Venezuela planea izar su bandera en EE. UU. después de siete años
Delcy Rodríguez anunció que pronto ondeará el tricolor venezolano en la embajada de Estados Unidos, tras la reanudación oficial de relaciones diplomáticas entre ambas naciones.
¿Por qué importa esta movida?
Por primera vez en siete años, la bandera estadounidense volvió a flamear en Caracas, un gesto que fue celebrado como el inicio de un «nuevo capítulo» en las relaciones bilaterales. Esta simbólica acción no solo representa un cambio político, sino que abre la puerta a negociaciones estratégicas sobre derechos humanos, inversión extranjera y el sector energético venezolano.
¿Qué implica para Venezuela?
- El gobierno permitió una apertura inédita al sector privado petrolero, modificando la Ley de Hidrocarburos para atraer inversiones internacionales.
- Se anunciaron fondos millonarios para «protección social», alimentados por ventas extraordinarias de combustible fósil.
- Crearon fondos soberanos que vinculan la reactivación petrolera con programas sociales y mejora de servicios públicos.

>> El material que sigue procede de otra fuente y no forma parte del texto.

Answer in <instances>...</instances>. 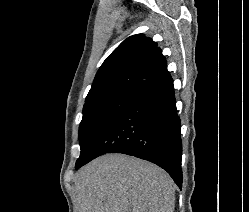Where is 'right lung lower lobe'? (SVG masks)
Here are the masks:
<instances>
[{
  "label": "right lung lower lobe",
  "mask_w": 249,
  "mask_h": 212,
  "mask_svg": "<svg viewBox=\"0 0 249 212\" xmlns=\"http://www.w3.org/2000/svg\"><path fill=\"white\" fill-rule=\"evenodd\" d=\"M180 127L173 80L169 78L140 94L122 110L79 168L105 153H122L155 163L166 170L181 188Z\"/></svg>",
  "instance_id": "1"
}]
</instances>
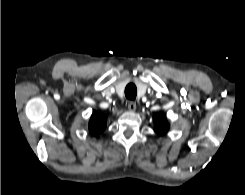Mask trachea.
<instances>
[{"mask_svg":"<svg viewBox=\"0 0 245 195\" xmlns=\"http://www.w3.org/2000/svg\"><path fill=\"white\" fill-rule=\"evenodd\" d=\"M137 95L136 85L133 83H129L125 88V96L129 100H134Z\"/></svg>","mask_w":245,"mask_h":195,"instance_id":"obj_1","label":"trachea"}]
</instances>
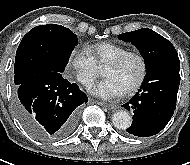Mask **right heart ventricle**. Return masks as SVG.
Returning <instances> with one entry per match:
<instances>
[{
  "instance_id": "obj_1",
  "label": "right heart ventricle",
  "mask_w": 190,
  "mask_h": 165,
  "mask_svg": "<svg viewBox=\"0 0 190 165\" xmlns=\"http://www.w3.org/2000/svg\"><path fill=\"white\" fill-rule=\"evenodd\" d=\"M87 50L98 66L107 64L112 59L128 51V48L114 42H99L88 46Z\"/></svg>"
}]
</instances>
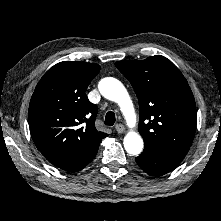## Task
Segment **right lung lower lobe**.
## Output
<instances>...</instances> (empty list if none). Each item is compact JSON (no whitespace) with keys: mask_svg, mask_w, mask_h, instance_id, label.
Wrapping results in <instances>:
<instances>
[{"mask_svg":"<svg viewBox=\"0 0 221 221\" xmlns=\"http://www.w3.org/2000/svg\"><path fill=\"white\" fill-rule=\"evenodd\" d=\"M97 151L98 147H96L92 152H90L88 155L84 156L83 158L79 159L78 161L59 168L68 172L80 171L95 158Z\"/></svg>","mask_w":221,"mask_h":221,"instance_id":"98d812e1","label":"right lung lower lobe"}]
</instances>
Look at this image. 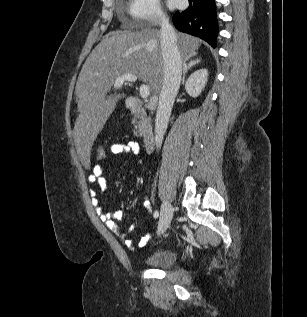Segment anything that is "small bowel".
Wrapping results in <instances>:
<instances>
[{
    "mask_svg": "<svg viewBox=\"0 0 307 317\" xmlns=\"http://www.w3.org/2000/svg\"><path fill=\"white\" fill-rule=\"evenodd\" d=\"M110 151L112 154L119 155V154H133L139 155L141 152V147L138 142L136 141H128L125 143H115L111 146ZM89 182L92 184H96L101 191L107 192L109 190L107 180H106V173L102 165L95 164L92 167V172L89 176ZM93 204L96 207L97 214L99 215L100 219L109 226V228L117 235L118 238L124 240L126 246L134 250L136 245L127 240V234L123 231H120L118 227L115 225V221H119L123 218V211L122 209L113 211V212H105L99 206V200L96 196V192H93ZM151 239V235H147L144 237L139 245L145 246Z\"/></svg>",
    "mask_w": 307,
    "mask_h": 317,
    "instance_id": "1",
    "label": "small bowel"
}]
</instances>
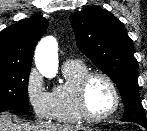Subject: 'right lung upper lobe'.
<instances>
[{
  "instance_id": "cb5924a9",
  "label": "right lung upper lobe",
  "mask_w": 147,
  "mask_h": 131,
  "mask_svg": "<svg viewBox=\"0 0 147 131\" xmlns=\"http://www.w3.org/2000/svg\"><path fill=\"white\" fill-rule=\"evenodd\" d=\"M48 27L41 16L21 20L0 34V66L30 67L38 40Z\"/></svg>"
}]
</instances>
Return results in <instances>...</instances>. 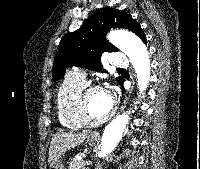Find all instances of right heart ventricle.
<instances>
[{
    "label": "right heart ventricle",
    "instance_id": "obj_1",
    "mask_svg": "<svg viewBox=\"0 0 200 169\" xmlns=\"http://www.w3.org/2000/svg\"><path fill=\"white\" fill-rule=\"evenodd\" d=\"M84 86L85 84L67 76L57 90V117L66 130L77 131L83 128L77 116L76 99Z\"/></svg>",
    "mask_w": 200,
    "mask_h": 169
}]
</instances>
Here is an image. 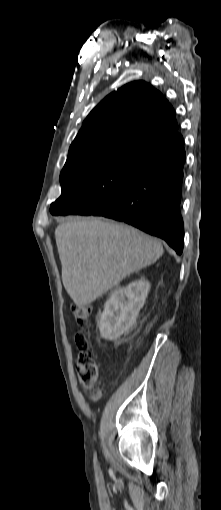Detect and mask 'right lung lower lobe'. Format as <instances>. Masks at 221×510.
I'll use <instances>...</instances> for the list:
<instances>
[{
  "mask_svg": "<svg viewBox=\"0 0 221 510\" xmlns=\"http://www.w3.org/2000/svg\"><path fill=\"white\" fill-rule=\"evenodd\" d=\"M184 162V139L179 136L152 149L125 191L114 201L89 210L77 208L70 214L98 215L126 222L162 238L181 254Z\"/></svg>",
  "mask_w": 221,
  "mask_h": 510,
  "instance_id": "98d812e1",
  "label": "right lung lower lobe"
}]
</instances>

- Una solicitud directa para que Estados Unidos levante sanciones que hoy mantienen a Venezuela en desventaja frente a socios comerciales como Colombia.
¿Qué viene ahora?
Si estas reformas prosperan, América Latina enfrentará un nuevo escenario: un gobierno venezolano buscando legitimar su economía con capital externo, mientras negocia condiciones que podrían alterar el equilibrio regional. Las sanciones siguen vigentes, pero las señales apuntan a una estrategia para romperlas poco a poco, usando la diplomacia y la apertura petrolera como herramientas.
¿Estamos ante un verdadero cambio o solo la manzana de la discordia que dividirá aún más la región?